Imatron provides several options when reconstructing images with a high spatial frequency algorithm for enhanced edge depiction. Choosing a transverse slice to have 256 by 256 elements covering a 15 cm field of view gives each picture element (pixel) a dimension of 0.59 mm on a side. Pixel dimensions can be reduced by either decreasing the field of view or increasing the size of the reconstruction matrix to 384 by 384 or 512 by 512. Adding the slice thickness of 3 mm to the pixel dimension, each element in the 3-d image (voxel) then represents 0.003 cm3 in the 256 by 256 matrix. Making measurements directly on the high resolution volume images with knowledge of the voxel dimension, provides a method for calculating such information as vessel diameter, cross sectional area, segment length, etc.

2.2 Dynamic scanning for pulmonary function

High temporal resolution images are generated by sequentially sweeping each of the four target rings at selected points in time (gated to the subject's ECG). Each sweep of a target ring requires 50 msec followed by a 8 msec reset time, requiring a total of only 224 msec for all four targets to be swept. A collimator is used so that the x-ray beam from each target sweep spans 16 mm of the body and focuses on the two detector rings, thereby generating a pair of 8mm thick cross sections. Due to cost limitations, scanner geometry is such that x-ray beams from each of the four parallel target rings are focused on the same detector pair, resulting in slightly fanned cross sections with a 4 mm gap between each of the four slice pairs. Sweeping all four targets in conjunction with bolus contrast injection generates eight 8mm slices, providing functional data spanning 7.6 cm of the subject's body per time point.
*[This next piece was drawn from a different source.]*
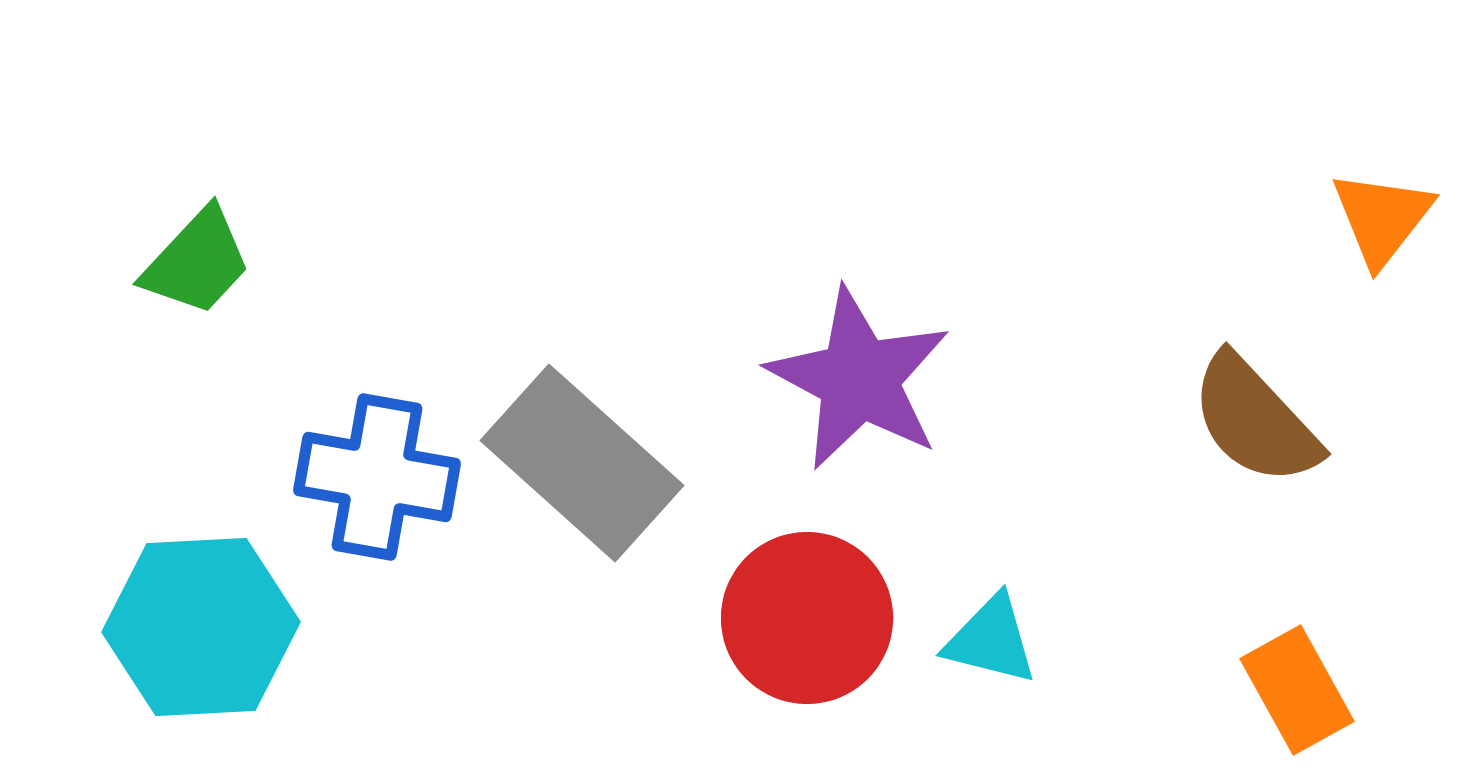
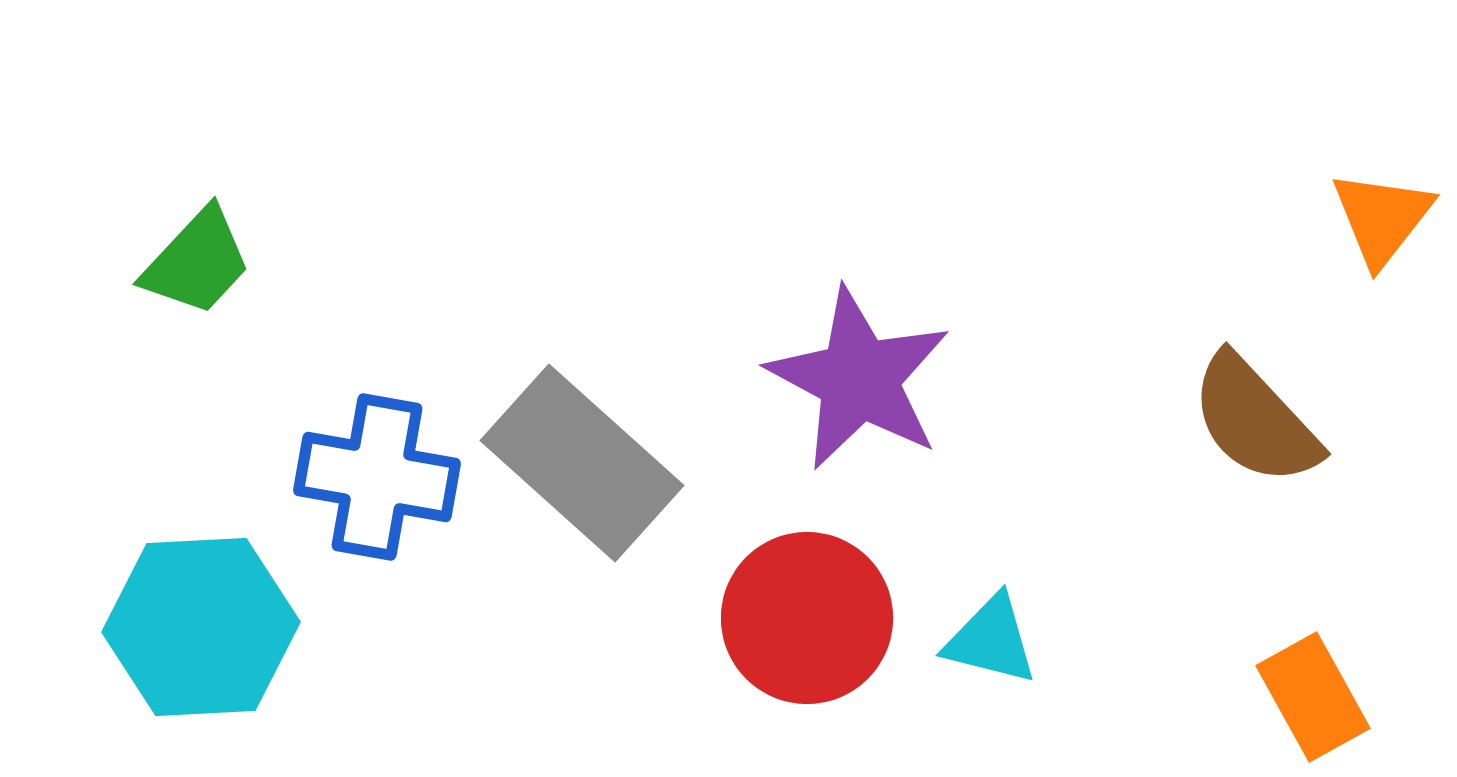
orange rectangle: moved 16 px right, 7 px down
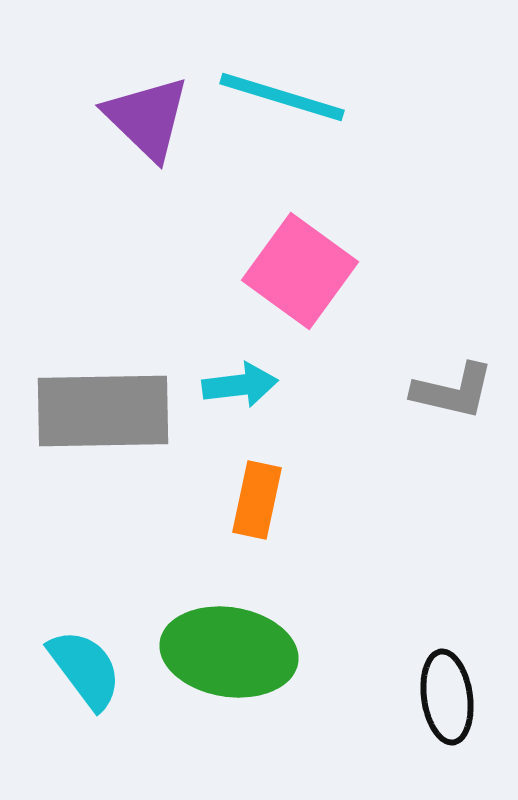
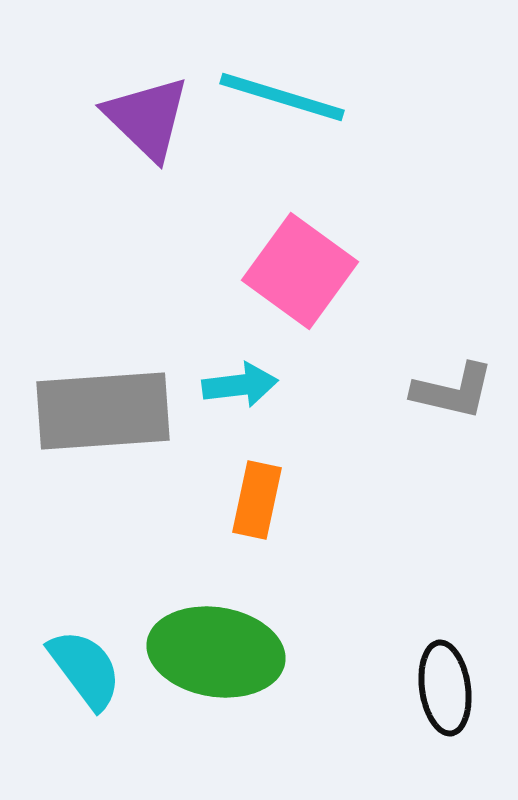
gray rectangle: rotated 3 degrees counterclockwise
green ellipse: moved 13 px left
black ellipse: moved 2 px left, 9 px up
If contrast is injected into the right side of the heart, opacified blood is pumped through the pulmonary artery into the lung parenchyma. The flow of contrast media enhanced blood into and out of the parenchyma causes a change in the tissue radiodensity (Hounsfield number) over time. Scans are taken at multiple time points to sample the "time-intensity" curves, which are then used to calculate functional data (see below). Due to the 224 msec scan time, all eight slices are not acquired at an identical point in the cardiac cycle. Since this delay remains constant, gating scans to the ECG insures that each slice is always sampled at the same location in the cardiac cycle over multiple heart beats (i.e slice pair 3 and 4 will always be at peak QRS plus 58 msec over multiple cardiac cycles). Scans at multiple time points are acquired during a single breath hold, insuring that lung volume remains constant during the scan period.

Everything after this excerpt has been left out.